Laundry Run 

I had been in country for a number of months and found myself in a condition of extreme horniness.  If you are a Vietnam Vet you know this condition well.  Your body actually aches.  You reach a state of extreme agitation.  Nothing makes you happy, not free beer night at the EM club, not a movie, not cooking on the grill, nothing helps.  Well almost nothing.

Anyway, I had reached this state, and I was desperate.  The supply sergeant made a daily laundry run into An Loc from our base camp at Quan Loi.  In thinking back, I don’t remember why that was necessary as we had hooch maids that washed and ironed our clothes.  The infantry units actually had a full-scale laundry that was located in a trailer nearby. 

Well there had to be a good military reason for the daily laundry run but for the life of me, I have no idea why it was done.  I’m certain some general could probably explain it, maybe General William Westmoreland, my fellow South Carolinian could shed some light on why, but like I said, I’m from the backwoods of South Carolina.  The closest I got to West Point was my senior class trip to New York City.

You know General Westmoreland was being guided by Robert McNamara, surely one of the smartest men that ever lived.  I admire Robert McNamara almost as much as President Lyndon Johnson.  I will always remember Lyndon Johnson because his name was on my draft notice.  It said right there in black and white.  Greetings from the President of the United States.

President Johnson was from Texas.  I thought Texas was on our side during the first war of “northern aggression”.  You may remember it as the War Between the States.  Some Yankee scholars call it the Civil War.  You would think a man from Texas wouldn’t be drafting all us Southerners, but I don’t think he had a conscience.

He and McNamara were two brave souls.  They continued to escalate the war, sending more, and more troops.  All the while having private talks saying there was no way to win the war.  Brave souls they were, sending nineteen and twenty year old boys off to war.  Well General Westmoreland knew how to win the war by golly.  Send him more troops.

Quan Loi became quite a busy forward area base camp.  Just about four miles outside Quan Loi lies the quaint little village of An Loc.  We were talking about An Loc before I was distracted thinking about our brave leaders of that day.  God probably has them humping ammo and powder right now in the middle of Hell.  You remember Hell; it’s the place with the red dirt or mud depending on the season of course.

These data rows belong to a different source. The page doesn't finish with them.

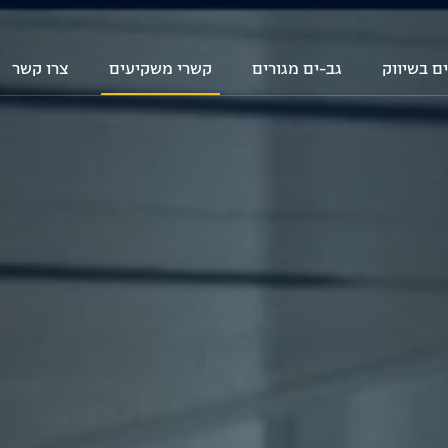
ם בשיווק
גב-ים מגורים
קשרי משקיעים
צרו קשר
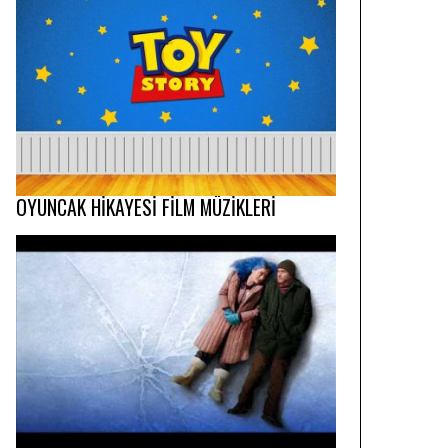
OYUNCAK HİKAYESİ FİLM MÜZİKLERİ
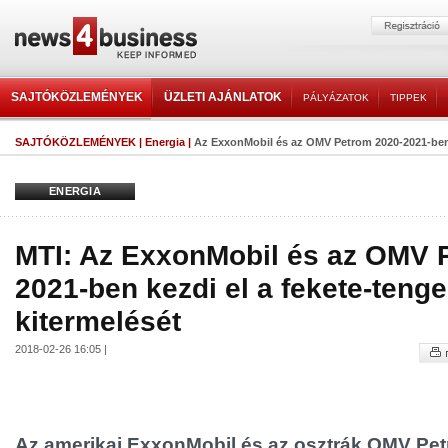
SAJTÓKÖZLEMÉNYEK
ÜZLETI AJÁNLATOK
PÁLYÁZATOK
TIPPEK
SAJTÓKÖZLEMÉNYEK
|
Energia
|
Az ExxonMobil és az OMV Petrom 2020-2021-ben k
ENERGIA
MTI: Az ExxonMobil és az OMV 
2021-ben kezdi el a fekete-tenge
kitermelését
2018-02-26 16:05 |
Az amerikai ExxonMobil és az osztrák OMV Pe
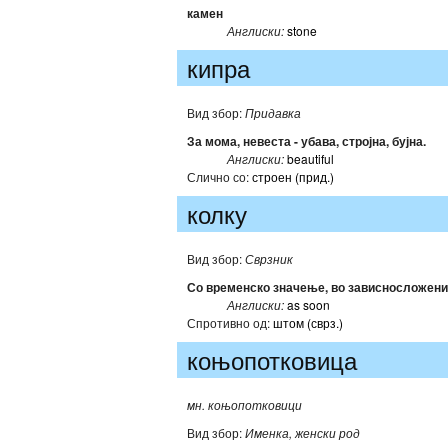
камен
Англиски:
stone
кипра
Вид збор:
Придавка
За мома, невеста - убава, стројна, бујна.
Англиски:
beautiful
Слично со:
строен (прид.)
колку
Вид збор:
Сврзник
Со временско значење, во зависносложени
Англиски:
as soon
Спротивно од:
штом (сврз.)
коњопотковица
мн. коњопотковици
Вид збор:
Именка, женски род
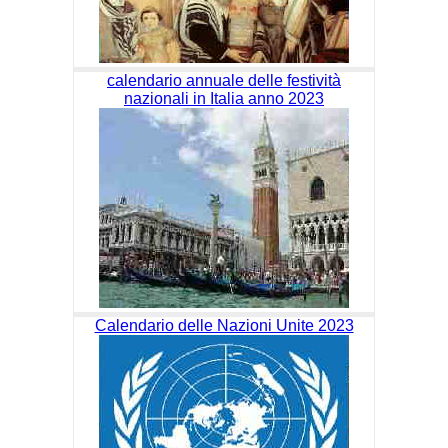
calendario annuale delle festività
nazionali in Italia anno 2023
Calendario delle Nazioni Unite 2023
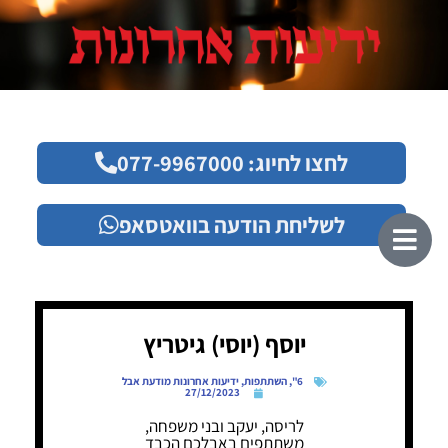
לחצו לחיוג: 077-9967000
לשליחת הודעה בוואטסאפ
יוסף (יוסי) גיטריץ
6"
,
השתתפות
,
ידיעות אחרונות מודעת אבל
27/12/2023
לריסה, יעקב ובני משפחה,
משתתפים באבלכם הכבד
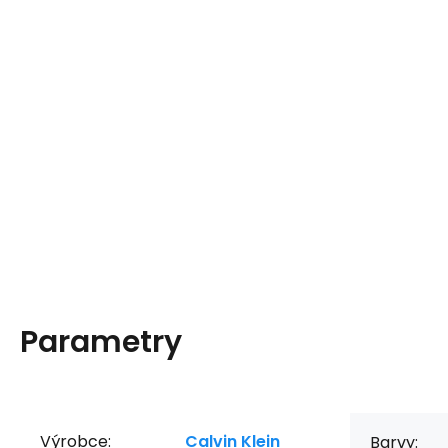
Parametry
Výrobce:
Calvin Klein
Barvy:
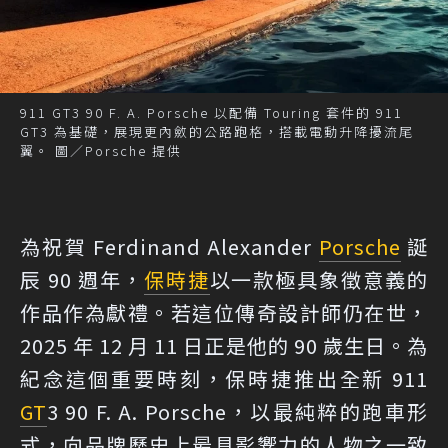
911 GT3 90 F. A. Porsche 以配備 Touring 套件的 911
GT3 為基礎，展現更內斂的公路跑格，搭載電動升降擾流尾
翼。 圖／Porsche 提供
為祝賀 Ferdinand Alexander
Porsche
誕
辰 90 週年，
保時捷
以一款極具象徵意義的
作品作為獻禮。若這位傳奇設計師仍在世，
2025 年 12 月 11 日正是他的 90 歲生日。為
紀念這個重要時刻，保時捷推出全新 911
GT
3 90 F. A. Porsche，以最純粹的跑車形
式，向品牌歷史上最具影響力的人物之一致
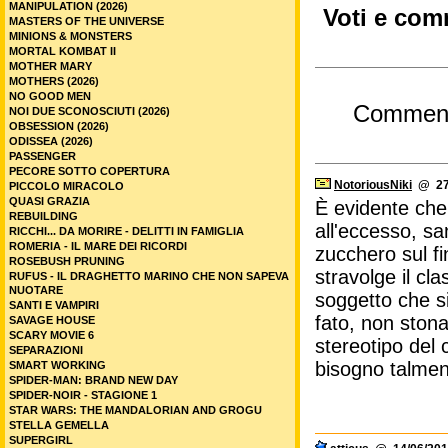
MANIPULATION (2026)
Voti e com
MASTERS OF THE UNIVERSE
MINIONS & MONSTERS
MORTAL KOMBAT II
MOTHER MARY
MOTHERS (2026)
NO GOOD MEN
Commen
NOI DUE SCONOSCIUTI (2026)
OBSESSION (2026)
ODISSEA (2026)
PASSENGER
PECORE SOTTO COPERTURA
NotoriousNiki
@ 27/
PICCOLO MIRACOLO
QUASI GRAZIA
È evidente che 
REBUILDING
all'eccesso, sa
RICCHI... DA MORIRE - DELITTI IN FAMIGLIA
ROMERIA - IL MARE DEI RICORDI
zucchero sul fi
ROSEBUSH PRUNING
stravolge il cl
RUFUS - IL DRAGHETTO MARINO CHE NON SAPEVA
NUOTARE
soggetto che si
SANTI E VAMPIRI
fato, non stona 
SAVAGE HOUSE
SCARY MOVIE 6
stereotipo del
SEPARAZIONI
bisogno talment
SMART WORKING
SPIDER-MAN: BRAND NEW DAY
SPIDER-NOIR - STAGIONE 1
STAR WARS: THE MANDALORIAN AND GROGU
STELLA GEMELLA
SUPERGIRL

The supply sergeant had told of all the beautiful women of An Loc.  Now I had listened for weeks as he talked about those beautiful women.  And you do recall my condition:  Extreme horniness as they say.  Body aching, nothing making a body happy.  Well, almost nothing.

I couldn’t stand it anymore.  I volunteered to ride shotgun on the laundry run.  It was a job that someone had to do.  I was going to do my duty as passenger and guardsman in that three-quarter-ton US Army truck.

We loaded up.  I was plenty excited.  Not only was I about to satisfy some basic human need; I had even been issued two loaded clips for my M-14.  We pulled out of the gate at Quan Loi headed for An Loc.  The supply sergeant drove like a madman.  I yelled, “Hey man you ‘gona get us killed.”  About that time I heard three zings go past my ear.  I yelled at him, “Won’t this damn thing go any faster?”

As we neared An Loc, I noticed farmers on the hills beside the road tending a crop.  I was from rural South Carolina, had been in 4-H, and Future Farmers of America at good old Dacusville High School, where I took three years of Agriculture, but I had never seen anything like that.  The farmers were tying what looked to be straw in small packs about two feet in length and laying them beside the road.  The sergeant looked at me and said one word.  Pot.  The sergeant was from New York City.  He knew of such things.

An Loc looked to me like a cheap carnival side show.  Nothing like the sergeant had told of when describing the “number one babysons” that were going to make that terrible ache in me go away.  Number one babysons that were pretty as a picture, and loved American GI’s.

The sergeant had a gleam in his eye like I had never seen as we approached the grass hut on the outskirts of An Loc.  The place was filthy.  There was a dirt floor with grass mats and the mamason that came to the door had rotted yellow teeth.  She smiled as she saw the cartons of Salems, and said, “ ah you GI want #1 babyson.”  Needless to say I was apprehensive, but what the hell.  I had traveled that four miles in a truck going wide open on curvy roads, and been shot at by Charlie.  I wanted a woman.  The sergeant was pointed to go in one direction, I in another.  As I started to raise the flap to the room where I knew a beautiful Asian woman awaited me, I thought about all those films about VD.  I thought about being sent to an island, never to see the USA again, dying a slow death of the dreaded clap with no cure.

But then I came to my senses, I remembered my state of horniness, my having been shot at to get there, and most of all the beautiful woman lying on a grass mat waiting inside just for me.  I slowly raised the flap to the room and there lying on the grass mat was a twelve year old girl.  As I dropped the flap in disgust, and headed for the door, mamason yelled, “Why you leave GI, why you leave?”